We observed some instances of enrichment of GO terms, but the biological importance of our results should be examined further. In P. canadensis analysis, GO terms related to lipid transport were found to be enriched. Recently, Ament et al. [47] reported that worker honey bees undergo a socially regulated, highly stable lipid loss as part of their behavioral maturation. Given that P. canadensis is a bee species as well, the observed GO term enrichment of genes with differential gene expression and methylation profiles may be promising. Altered methylation of these genes may induce changes in gene expression that result in a highly stable lipid loss. This arrangement may enable the coexistence of multiple phenotypes.

In contrast, oxidation-reduction processes, regulated by genes expressed differently between queens and workers of D. quadriceps, have been reported to be upregulated in the queens of multiple ant species [48]. Because D. quadriceps is an ant species, this means that we correctly identified DEGs between workers and queens, via the proposed strategy. In addition to the heme-binding–associated genes, shown to be differently expressed between queens and workers of D. quadriceps, they were associated with aberrant methylation in termites [49], another species of social insects.

Furthermore, oxidoreductase activity–related genes, found to be differently expressed between queens and workers of D. quadriceps, have been reported to be expressed in the queens of honey bees too [50].

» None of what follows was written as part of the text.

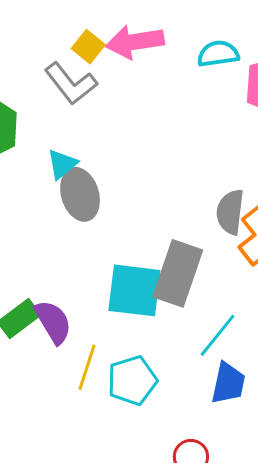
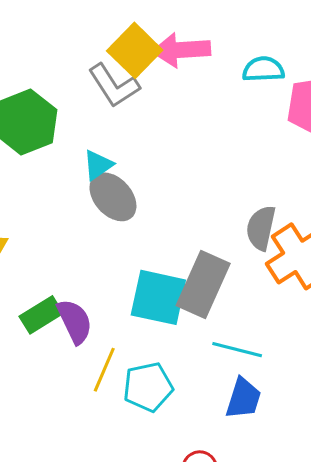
yellow square: (88, 47) -> (135, 50), size x1.6
gray ellipse: (80, 194) -> (113, 197), turned -30
cyan line: (218, 335) -> (237, 350), turned 60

Alaux et al. [51] determined genes associated with electron carrier activity—shown to be differentially expressed between the queens and workers of D. quadriceps in this study as well—in another study, which analyzed the relation between aggressiveness and behavioral evolution in honey bees.

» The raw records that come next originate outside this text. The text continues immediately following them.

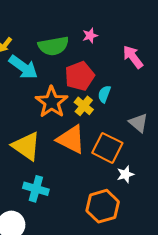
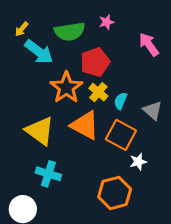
cyan semicircle: (104, 94) -> (121, 101), moved

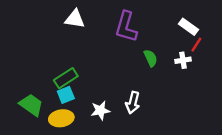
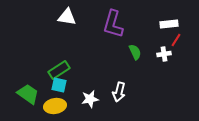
white rectangle: (189, 27) -> (169, 24), turned -42
cyan square: (66, 95) -> (59, 85), turned 35

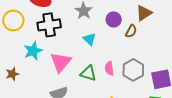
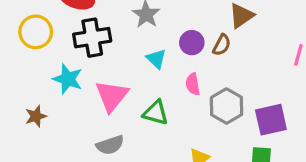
purple circle: (114, 19) -> (192, 43), moved
cyan star: (33, 51) -> (68, 79), turned -30
pink semicircle: (109, 68) -> (193, 84), moved

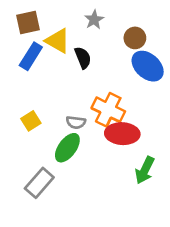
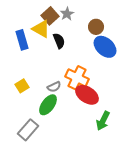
brown square: (28, 22) -> (50, 16), moved, turned -30
blue rectangle: (31, 56) -> (22, 40), turned -48
gray semicircle: (76, 122) -> (54, 87), turned -32
red ellipse: (122, 134) -> (87, 95), turned 30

When genes of D. quadriceps, identified by Patalano et al. were analyzed, more general GO terms were obtained, e.g., those related to translation and ribosomes, which are unlikely to be related to social-insect–specific features. In contrast, identification of more specific GO terms and the results of other studies point to biological importance of the analyses presented here.

Future directions

This paper shows the importance of integrated analyses of gene expression and promoter methylation for finding genes that might link castes of social insects to the epigenome. At the moment, only two species were investigated, but because castes of social insects have been examined in multiple species that do not belong to even the same family from the genetic point of view [52], this approach should be extended other species. Inclusion of more species may clarify how castes of social insects have evolved and have been maintained from the standpoint of epigenetics.

Conclusions

Here, we tested newly developed PCA- and TD-based unsupervised FE for the analysis of gene expression and methylation profiles of P. canadensis and D. quadriceps. The issues observed in other studies were solved as follows:

  1. 1.

    GO enrichment analysis was performed successfully on P. canadensis gene expression profiles [8] with a strict criterion of FDR less than 0.01 (Table 7);

  2. 2.

    Genes found to be differentially expressed among four castes [9] were analyzed by means of a strict criterion of FDR less than 0.01 (Table 6);

  3. 3.

    Genes associated with differential methylation between queens and workers of P. canadensis were analyzed successfully [8] (Table 2).

Therefore, PCA- and TD-based unsupervised FE methods were successfully performed on ’omics datasets comprising gene expression and methylation profiles. The obtained sets of genes will help us understand how development of caste phenotypes is regulated epigenetically.